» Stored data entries
----
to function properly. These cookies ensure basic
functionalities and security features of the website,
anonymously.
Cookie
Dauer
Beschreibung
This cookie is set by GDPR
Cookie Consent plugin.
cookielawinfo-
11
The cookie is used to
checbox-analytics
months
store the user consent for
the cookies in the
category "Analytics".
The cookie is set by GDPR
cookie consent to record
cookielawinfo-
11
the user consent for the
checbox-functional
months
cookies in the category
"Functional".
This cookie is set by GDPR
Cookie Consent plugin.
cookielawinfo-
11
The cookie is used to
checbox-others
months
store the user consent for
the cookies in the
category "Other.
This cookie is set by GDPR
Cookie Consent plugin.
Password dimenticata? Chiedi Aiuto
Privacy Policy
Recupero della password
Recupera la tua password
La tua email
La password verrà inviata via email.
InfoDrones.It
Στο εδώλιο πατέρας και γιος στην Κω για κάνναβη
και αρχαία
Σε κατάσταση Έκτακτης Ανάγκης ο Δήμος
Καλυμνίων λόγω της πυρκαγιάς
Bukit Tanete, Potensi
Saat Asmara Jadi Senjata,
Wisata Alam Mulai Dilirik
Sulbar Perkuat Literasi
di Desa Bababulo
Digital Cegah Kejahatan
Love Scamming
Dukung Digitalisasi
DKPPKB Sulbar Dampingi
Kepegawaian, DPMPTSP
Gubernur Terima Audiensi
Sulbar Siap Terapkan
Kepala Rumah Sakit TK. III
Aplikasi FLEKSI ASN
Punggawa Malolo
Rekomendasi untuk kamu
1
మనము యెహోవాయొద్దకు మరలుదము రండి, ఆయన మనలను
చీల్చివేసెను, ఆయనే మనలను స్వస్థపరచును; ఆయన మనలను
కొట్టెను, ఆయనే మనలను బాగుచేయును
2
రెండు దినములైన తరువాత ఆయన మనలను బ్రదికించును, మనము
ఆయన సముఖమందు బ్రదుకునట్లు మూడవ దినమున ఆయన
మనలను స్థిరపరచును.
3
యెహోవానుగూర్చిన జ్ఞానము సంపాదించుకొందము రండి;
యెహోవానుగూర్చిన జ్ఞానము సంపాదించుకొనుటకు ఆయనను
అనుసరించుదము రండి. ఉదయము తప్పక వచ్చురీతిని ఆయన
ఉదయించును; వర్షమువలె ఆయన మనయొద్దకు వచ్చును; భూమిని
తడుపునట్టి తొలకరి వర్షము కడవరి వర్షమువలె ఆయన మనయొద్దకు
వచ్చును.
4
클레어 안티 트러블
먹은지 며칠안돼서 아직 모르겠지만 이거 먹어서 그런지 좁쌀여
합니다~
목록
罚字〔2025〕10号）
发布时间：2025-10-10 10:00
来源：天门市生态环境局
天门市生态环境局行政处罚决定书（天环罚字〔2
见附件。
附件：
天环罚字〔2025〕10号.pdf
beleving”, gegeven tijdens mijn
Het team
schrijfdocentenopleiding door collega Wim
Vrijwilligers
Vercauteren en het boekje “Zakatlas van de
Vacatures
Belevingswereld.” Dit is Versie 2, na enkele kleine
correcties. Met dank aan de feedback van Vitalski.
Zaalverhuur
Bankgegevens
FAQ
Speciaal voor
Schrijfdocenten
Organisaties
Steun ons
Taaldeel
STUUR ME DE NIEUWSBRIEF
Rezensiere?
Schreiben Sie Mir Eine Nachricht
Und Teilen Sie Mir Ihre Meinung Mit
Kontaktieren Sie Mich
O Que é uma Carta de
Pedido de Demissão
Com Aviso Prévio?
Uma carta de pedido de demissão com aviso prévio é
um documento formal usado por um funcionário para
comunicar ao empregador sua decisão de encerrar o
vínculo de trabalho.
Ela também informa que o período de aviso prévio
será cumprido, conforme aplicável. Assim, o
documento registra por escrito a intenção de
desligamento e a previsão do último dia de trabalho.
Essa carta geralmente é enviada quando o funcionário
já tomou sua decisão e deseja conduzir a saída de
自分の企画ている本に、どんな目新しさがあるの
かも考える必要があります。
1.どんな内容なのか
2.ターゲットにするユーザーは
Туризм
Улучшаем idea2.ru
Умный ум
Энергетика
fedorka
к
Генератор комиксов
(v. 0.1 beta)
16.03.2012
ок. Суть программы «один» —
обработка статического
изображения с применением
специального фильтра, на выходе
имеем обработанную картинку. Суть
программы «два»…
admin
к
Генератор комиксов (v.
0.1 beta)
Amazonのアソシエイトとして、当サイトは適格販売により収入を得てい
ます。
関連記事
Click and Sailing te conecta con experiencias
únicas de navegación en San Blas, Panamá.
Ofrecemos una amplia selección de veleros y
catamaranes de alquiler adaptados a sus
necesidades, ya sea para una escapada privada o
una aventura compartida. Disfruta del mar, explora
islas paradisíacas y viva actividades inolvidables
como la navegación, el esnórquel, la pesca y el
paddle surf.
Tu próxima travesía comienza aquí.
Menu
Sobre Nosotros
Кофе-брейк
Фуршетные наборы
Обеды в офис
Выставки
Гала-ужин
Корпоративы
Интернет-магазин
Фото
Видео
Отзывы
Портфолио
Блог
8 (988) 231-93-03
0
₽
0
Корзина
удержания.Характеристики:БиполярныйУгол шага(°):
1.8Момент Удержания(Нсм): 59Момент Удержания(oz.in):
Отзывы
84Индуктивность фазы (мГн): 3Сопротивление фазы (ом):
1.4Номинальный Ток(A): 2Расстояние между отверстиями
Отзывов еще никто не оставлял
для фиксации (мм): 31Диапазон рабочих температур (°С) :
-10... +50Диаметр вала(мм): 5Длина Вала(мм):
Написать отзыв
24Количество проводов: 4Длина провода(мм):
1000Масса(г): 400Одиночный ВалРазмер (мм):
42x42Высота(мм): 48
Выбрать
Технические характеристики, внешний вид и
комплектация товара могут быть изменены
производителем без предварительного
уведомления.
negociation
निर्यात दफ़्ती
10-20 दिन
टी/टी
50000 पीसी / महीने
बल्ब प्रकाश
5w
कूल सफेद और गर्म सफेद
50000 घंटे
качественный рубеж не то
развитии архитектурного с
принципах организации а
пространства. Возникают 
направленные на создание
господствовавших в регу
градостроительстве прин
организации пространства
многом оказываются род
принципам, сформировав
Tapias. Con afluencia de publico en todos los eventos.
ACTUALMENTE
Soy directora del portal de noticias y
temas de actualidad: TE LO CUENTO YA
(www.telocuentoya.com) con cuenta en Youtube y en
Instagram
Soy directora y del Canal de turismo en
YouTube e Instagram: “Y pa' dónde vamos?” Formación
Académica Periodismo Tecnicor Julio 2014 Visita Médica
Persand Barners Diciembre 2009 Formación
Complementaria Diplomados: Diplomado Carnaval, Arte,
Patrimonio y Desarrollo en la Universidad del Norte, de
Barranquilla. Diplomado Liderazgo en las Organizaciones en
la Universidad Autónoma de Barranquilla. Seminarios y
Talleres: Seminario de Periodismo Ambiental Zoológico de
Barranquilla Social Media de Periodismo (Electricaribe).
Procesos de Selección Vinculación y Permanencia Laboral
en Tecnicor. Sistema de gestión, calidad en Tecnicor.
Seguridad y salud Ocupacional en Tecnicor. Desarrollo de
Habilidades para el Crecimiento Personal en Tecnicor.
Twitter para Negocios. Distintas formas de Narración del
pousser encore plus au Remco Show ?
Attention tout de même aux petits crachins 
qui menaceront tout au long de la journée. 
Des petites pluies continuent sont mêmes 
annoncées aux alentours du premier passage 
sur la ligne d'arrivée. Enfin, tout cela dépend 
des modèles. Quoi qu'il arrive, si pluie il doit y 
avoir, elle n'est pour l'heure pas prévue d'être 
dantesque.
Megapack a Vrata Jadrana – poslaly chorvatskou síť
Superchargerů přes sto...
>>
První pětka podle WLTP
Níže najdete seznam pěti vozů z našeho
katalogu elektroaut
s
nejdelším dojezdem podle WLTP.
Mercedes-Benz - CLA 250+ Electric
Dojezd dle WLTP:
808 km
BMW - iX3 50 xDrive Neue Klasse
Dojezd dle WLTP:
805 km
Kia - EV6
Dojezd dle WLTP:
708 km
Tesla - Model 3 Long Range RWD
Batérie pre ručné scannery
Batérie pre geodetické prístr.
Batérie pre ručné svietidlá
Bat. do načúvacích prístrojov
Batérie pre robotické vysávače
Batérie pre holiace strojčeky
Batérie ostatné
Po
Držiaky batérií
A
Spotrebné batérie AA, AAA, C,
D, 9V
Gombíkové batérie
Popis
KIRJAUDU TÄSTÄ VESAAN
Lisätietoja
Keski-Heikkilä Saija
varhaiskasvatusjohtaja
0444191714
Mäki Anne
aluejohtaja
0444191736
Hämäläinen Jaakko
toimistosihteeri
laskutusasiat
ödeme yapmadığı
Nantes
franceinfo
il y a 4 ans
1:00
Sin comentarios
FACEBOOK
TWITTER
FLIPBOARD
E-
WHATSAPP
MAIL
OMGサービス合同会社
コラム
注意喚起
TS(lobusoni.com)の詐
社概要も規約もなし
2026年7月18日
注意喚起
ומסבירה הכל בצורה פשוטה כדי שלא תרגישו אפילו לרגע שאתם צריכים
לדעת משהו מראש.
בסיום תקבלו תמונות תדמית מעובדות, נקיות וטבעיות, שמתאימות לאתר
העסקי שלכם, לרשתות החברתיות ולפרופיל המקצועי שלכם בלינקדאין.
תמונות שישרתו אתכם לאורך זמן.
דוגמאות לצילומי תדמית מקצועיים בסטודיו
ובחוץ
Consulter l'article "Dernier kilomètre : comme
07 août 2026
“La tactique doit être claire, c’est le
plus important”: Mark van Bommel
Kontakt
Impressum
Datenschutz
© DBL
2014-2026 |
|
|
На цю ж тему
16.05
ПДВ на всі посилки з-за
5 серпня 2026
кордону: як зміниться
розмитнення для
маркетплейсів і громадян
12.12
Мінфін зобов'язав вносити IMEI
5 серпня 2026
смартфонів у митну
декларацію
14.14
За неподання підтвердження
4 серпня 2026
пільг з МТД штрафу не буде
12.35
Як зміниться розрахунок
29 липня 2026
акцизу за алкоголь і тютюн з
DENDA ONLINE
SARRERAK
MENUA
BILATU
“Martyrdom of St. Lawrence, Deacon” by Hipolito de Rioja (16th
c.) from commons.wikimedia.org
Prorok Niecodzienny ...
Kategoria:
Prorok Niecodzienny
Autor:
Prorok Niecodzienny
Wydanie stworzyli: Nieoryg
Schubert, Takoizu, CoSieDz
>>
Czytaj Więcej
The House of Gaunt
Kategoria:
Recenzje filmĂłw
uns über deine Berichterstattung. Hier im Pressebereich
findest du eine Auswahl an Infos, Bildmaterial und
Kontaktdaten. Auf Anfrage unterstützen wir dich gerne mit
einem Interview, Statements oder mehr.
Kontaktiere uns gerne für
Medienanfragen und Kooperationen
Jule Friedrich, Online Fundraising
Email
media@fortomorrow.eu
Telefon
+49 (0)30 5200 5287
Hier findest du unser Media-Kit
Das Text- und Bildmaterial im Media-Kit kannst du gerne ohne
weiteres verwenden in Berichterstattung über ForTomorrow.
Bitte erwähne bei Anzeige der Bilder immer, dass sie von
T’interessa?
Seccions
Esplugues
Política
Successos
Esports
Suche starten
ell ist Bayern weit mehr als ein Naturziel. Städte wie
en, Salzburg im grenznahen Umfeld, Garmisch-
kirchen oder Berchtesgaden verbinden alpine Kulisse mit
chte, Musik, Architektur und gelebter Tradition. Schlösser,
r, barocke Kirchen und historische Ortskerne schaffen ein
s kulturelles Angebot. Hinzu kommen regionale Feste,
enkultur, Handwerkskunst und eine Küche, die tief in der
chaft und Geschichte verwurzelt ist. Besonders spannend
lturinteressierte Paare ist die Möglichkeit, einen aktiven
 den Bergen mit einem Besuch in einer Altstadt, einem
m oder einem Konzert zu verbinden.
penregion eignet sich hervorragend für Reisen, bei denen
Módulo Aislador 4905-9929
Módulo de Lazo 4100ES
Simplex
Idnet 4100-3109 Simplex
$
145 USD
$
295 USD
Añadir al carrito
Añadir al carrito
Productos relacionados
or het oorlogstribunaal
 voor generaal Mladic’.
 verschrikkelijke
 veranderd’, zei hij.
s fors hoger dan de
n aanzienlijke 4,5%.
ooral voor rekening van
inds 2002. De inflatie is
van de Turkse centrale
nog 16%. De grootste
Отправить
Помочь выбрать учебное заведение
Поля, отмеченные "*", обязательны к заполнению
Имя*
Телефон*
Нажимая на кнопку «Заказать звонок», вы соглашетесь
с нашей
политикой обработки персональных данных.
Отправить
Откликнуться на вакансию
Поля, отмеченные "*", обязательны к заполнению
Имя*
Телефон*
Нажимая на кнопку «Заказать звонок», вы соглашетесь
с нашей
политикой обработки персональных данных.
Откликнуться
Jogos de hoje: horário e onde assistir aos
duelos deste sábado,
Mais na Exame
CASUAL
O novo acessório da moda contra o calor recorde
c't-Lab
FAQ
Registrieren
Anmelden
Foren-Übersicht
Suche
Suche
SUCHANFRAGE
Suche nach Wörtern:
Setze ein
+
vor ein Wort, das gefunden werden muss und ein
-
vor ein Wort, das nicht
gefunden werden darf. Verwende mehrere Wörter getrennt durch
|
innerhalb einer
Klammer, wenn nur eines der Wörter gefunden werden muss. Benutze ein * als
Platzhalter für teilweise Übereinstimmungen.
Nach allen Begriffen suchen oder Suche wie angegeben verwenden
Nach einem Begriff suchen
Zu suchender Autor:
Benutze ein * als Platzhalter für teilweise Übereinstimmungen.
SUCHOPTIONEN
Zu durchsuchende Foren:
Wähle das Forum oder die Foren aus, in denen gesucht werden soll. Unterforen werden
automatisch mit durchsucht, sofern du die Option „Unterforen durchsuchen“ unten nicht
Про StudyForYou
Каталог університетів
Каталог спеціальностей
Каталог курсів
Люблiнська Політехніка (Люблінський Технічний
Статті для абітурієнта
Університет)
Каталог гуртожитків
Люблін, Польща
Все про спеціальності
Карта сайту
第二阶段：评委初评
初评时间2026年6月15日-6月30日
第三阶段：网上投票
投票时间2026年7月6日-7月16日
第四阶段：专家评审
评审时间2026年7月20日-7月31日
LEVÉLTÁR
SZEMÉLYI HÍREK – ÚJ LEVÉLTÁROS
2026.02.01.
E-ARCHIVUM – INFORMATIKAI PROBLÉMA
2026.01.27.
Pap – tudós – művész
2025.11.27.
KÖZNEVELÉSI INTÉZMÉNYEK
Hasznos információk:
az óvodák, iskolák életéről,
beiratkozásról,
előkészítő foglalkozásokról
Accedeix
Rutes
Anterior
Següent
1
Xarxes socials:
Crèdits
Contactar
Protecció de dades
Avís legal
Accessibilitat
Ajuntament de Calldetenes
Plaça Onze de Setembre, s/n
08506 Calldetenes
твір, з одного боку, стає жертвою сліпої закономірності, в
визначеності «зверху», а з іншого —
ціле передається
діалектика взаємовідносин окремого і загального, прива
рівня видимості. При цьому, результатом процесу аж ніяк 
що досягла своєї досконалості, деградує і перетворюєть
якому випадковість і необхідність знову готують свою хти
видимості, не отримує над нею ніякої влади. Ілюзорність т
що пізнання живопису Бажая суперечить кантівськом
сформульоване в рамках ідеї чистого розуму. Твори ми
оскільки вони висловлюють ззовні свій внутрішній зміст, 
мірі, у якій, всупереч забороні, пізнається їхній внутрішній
----
Reproduce each line of the records in which "зміниться" appears.

кордону: як зміниться
Як зміниться розрахунок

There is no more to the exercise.